Frontière franco-italienne : l’interdiction faite aux ONG d’assister les migrants suspendue par la justice
21 décembre 2020Reprenant une décision du Conseil d’Etat, le tribunal de Marseille a rappelé au préfet des Hautes-Alpes qu’« un refus d’entrée ne peut être opposé à un étranger qui a pénétré sur le territoire métropolitain en franchissant une frontière intérieure terrestre »
Le tribunal administratif de Marseille a suspendu la décision du préfet des Hautes-Alpes d’empêcher des associations de porter assistance à des migrants retenus dans un local de police à la frontière franco-italienne, a-t-il annoncé jeudi 17 décembre.
Le 16 octobre, des représentants de deux ONG françaises, l’Association nationale d’assistance aux frontières pour les étrangers (Anafé) et Médecins du Monde, s’étaient présentés dans les locaux de la police aux frontières (PAF) de Montgenèvre (Hautes-Alpes), afin d’apporter assistance juridique et médicale aux étrangers y étant retenus.
« Mais au prétexte d’une “mise à l’abri” de ces personnes, l’accès leur a été refusé par la PAF de Montgenèvre puis par la préfecture des Hautes-Alpes », déclare jeudi le mouvement citoyen Tous migrants dans un communiqué.
Dans une décision rendue le 10 décembre et consultée jeudi, le tribunal administratif de Marseille, saisi en référé par les deux associations, a suspendu « jusqu’au jugement au fond » la décision du préfet. Il lui a enjoint « de procéder au réexamen de la demande d’accès » et a condamné l’Etat à verser aux ONG 1 500 euros.
« Le préfet des Hautes-Alpes ne peut soutenir que le local (…) mis en place dans le cadre du dispositif de refus d’entrée sur le territoire national constituerait un local de mise à l’abri », écrit le tribunal.

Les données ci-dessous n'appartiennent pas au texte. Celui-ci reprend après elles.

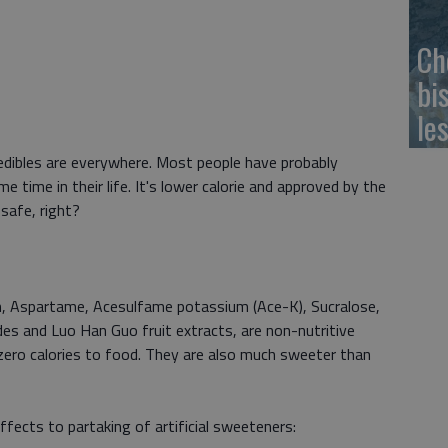
Ch
bi
le
 edibles are everywhere. Most people have probably
time in their life. It's lower calorie and approved by the
 safe, right?
, Aspartame, Acesulfame potassium (Ace-K), Sucralose,
s and Luo Han Guo fruit extracts, are non-nutritive
ero calories to food. They are also much sweeter than
ffects to partaking of artificial sweeteners: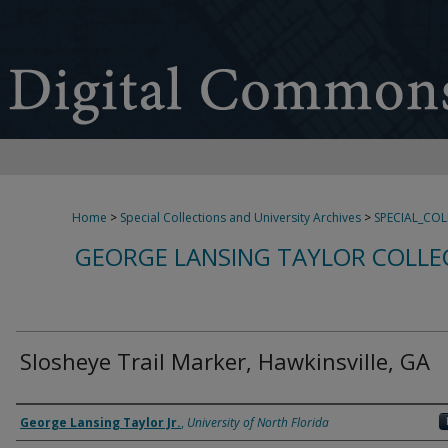
Home
>
Special Collections and University Archives
>
SPECIAL_CO
GEORGE LANSING TAYLOR COLLE
Slosheye Trail Marker, Hawkinsville, GA
Creator
George Lansing Taylor Jr.
,
University of North Florida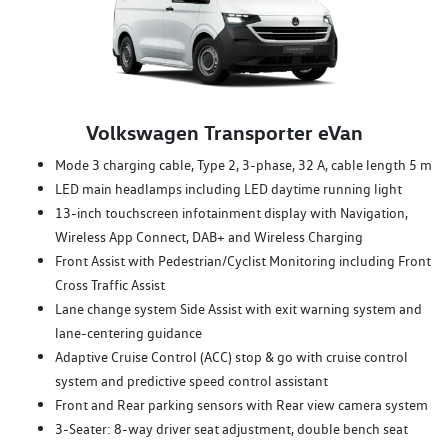
Volkswagen Transporter eVan
Mode 3 charging cable, Type 2, 3-phase, 32 A, cable length 5 m
LED main headlamps including LED daytime running light
13-inch touchscreen infotainment display with Navigation,
Wireless App Connect, DAB+ and Wireless Charging
Front Assist with Pedestrian/Cyclist Monitoring including Front
Cross Traffic Assist
Lane change system Side Assist with exit warning system and
lane-centering guidance
Adaptive Cruise Control (ACC) stop & go with cruise control
system and predictive speed control assistant
Front and Rear parking sensors with Rear view camera system
3-Seater: 8-way driver seat adjustment, double bench seat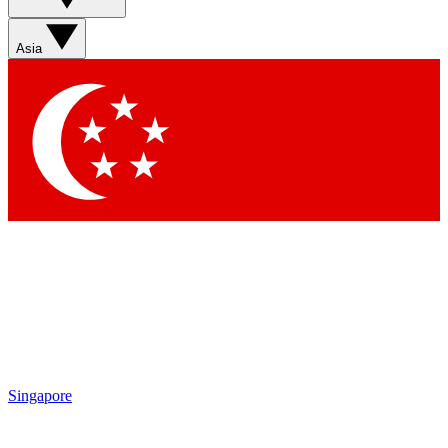
Sign up with your email below to instantly access member
features, newsletters and exclusive Insider perks
Asia
Contact me with news and offers from other Future brands
By submitting your information you agree to the
Terms & Conditions
and
Privacy Policy
and are aged 16 or over.
Singapore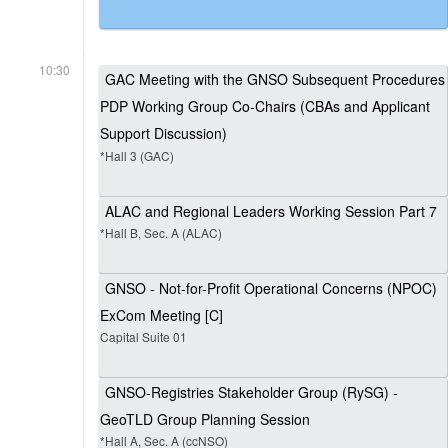
10:30
GAC Meeting with the GNSO Subsequent Procedures
PDP Working Group Co-Chairs (CBAs and Applicant
Support Discussion)
*Hall 3 (GAC)
ALAC and Regional Leaders Working Session Part 7
*Hall B, Sec. A (ALAC)
GNSO - Not-for-Profit Operational Concerns (NPOC)
ExCom Meeting [C]
Capital Suite 01
GNSO-Registries Stakeholder Group (RySG) -
GeoTLD Group Planning Session
*Hall A, Sec. A (ccNSO)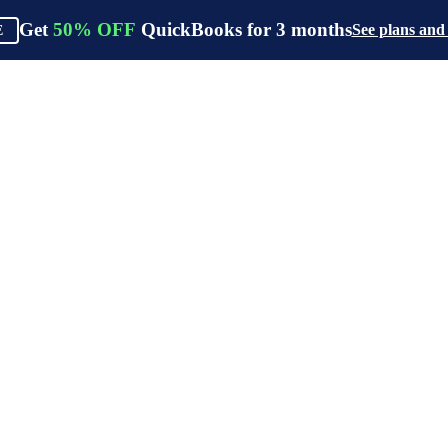
Get
50%
OFF
QuickBooks for
3
months
See plans and
E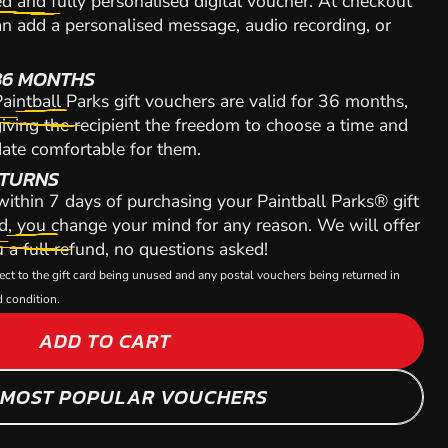
d and fully personalised digital voucher. At checkout
n add a personalised message, audio recording, or
36 MONTHS
aintball Parks gift vouchers are valid for 36 months,
iving the recipient the freedom to choose a time and
ate comfortable for them.
TURNS
 within 7 days of purchasing your Paintball Parks® gift
d, you change your mind for any reason. We will offer
 a full refund, no questions asked!
ect to the gift card being unused and any postal vouchers being returned in
 condition.
ADD TO CART
 MOST POPULAR VOUCHERS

La préfecture soutenait que le maintien d’étrangers dans ces locaux ne relevait pas « d’une mesure de privation de liberté ». « Le refus opposé par le préfet des Hautes-Alpes aux associations requérantes, qui disposent d’un droit d’accès aux différents lieux où des ressortissants étrangers sont privés de liberté, porte une atteinte immédiate et caractérisée à leurs intérêts », poursuit le juge des référés.
Second rappel à l’ordre
Il s’agit de la seconde décision de justice enjoignant à l’Etat de revoir sa décision d’interdire l’accès des locaux où sont retenus des migrants aux ONG. A la fin de novembre, le tribunal administratif de Nice avait demandé au préfet des Alpes-Maritimes de revoir sa décision interdisant cet accès aux ONG.
Reprenant une décision du Conseil d’Etat du 27 novembre, le tribunal de Marseille a rappelé qu’« un refus d’entrée ne peut être opposé à un étranger qui a pénétré sur le territoire métropolitain en franchissant une frontière intérieure terrestre ».

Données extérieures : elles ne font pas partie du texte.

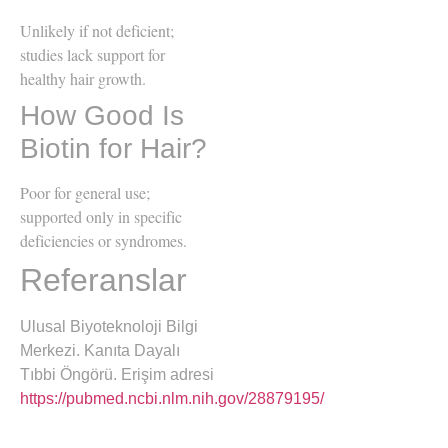
Unlikely if not deficient;
studies lack support for
healthy hair growth.
How Good Is
Biotin for Hair?
Poor for general use;
supported only in specific
deficiencies or syndromes.
Referanslar
Ulusal Biyoteknoloji Bilgi
Merkezi. Kanıta Dayalı
Tıbbi Öngörü. Erişim adresi
https://pubmed.ncbi.nlm.nih.gov/28879195/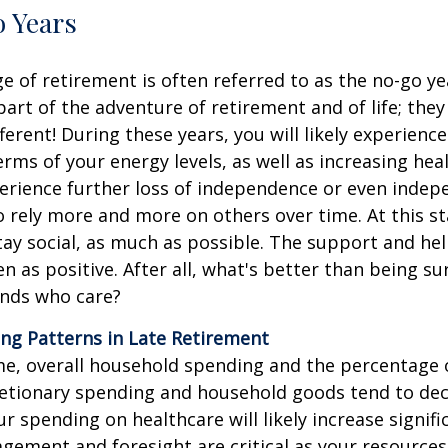
 Years
ge of retirement is often referred to as the no-go y
 part of the adventure of retirement and of life; the
ifferent! During these years, you will likely experienc
rms of your energy levels, as well as increasing hea
rience further loss of independence or even indepe
 rely more and more on others over time. At this sta
stay social, as much as possible. The support and he
en as positive. After all, what's better than being s
ends who care?
ng Patterns in Late Retirement
me, overall household spending and the percentage
etionary spending and household goods tend to dec
r spending on healthcare will likely increase signific
gement and foresight are critical as your resource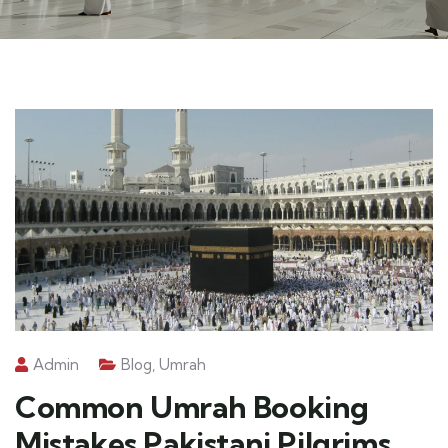
Admin
Blog
,
Umrah
Common Umrah Booking
Mistakes Pakistani Pilgrims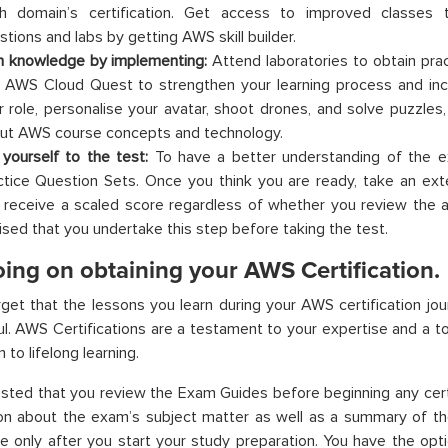
h domain’s certification. Get access to improved classes 
stions and labs by getting AWS skill builder.
n knowledge by implementing:
Attend laboratories to obtain pract
 AWS Cloud Quest to strengthen your learning process and inc
r role, personalise your avatar, shoot drones, and solve puzzles,
ut AWS course concepts and technology.
 yourself to the test:
To have a better understanding of the ex
ctice Question Sets. Once you think you are ready, take an exte
 receive a scaled score regardless of whether you review the an
ised that you undertake this step before taking the test.
ing on obtaining your AWS Certification.
get that the lessons you learn during your AWS certification jo
l. AWS Certifications are a testament to your expertise and a to
 to lifelong learning.
ested that you review the Exam Guides before beginning any certi
ion about the exam’s subject matter as well as a summary of t
 only after you start your study preparation. You have the opt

En 2019, 30 000 refus d’entrée ont été notifiés sur la frontière franco-italienne, selon les associations qui n’ont pas été contredites, relève le jugement.
« Si les récentes décisions du Conseil d’Etat et des tribunaux administratifs (…) permettent d’ouvrir une nouvelle voie à la reconnaissance et à la sanction des violations quotidiennes des droits des personnes exilées à la frontière franco-italienne, nos associations appellent désormais à ce que ces décisions se traduisent dans les faits », a réagi le collectif Tous migrants.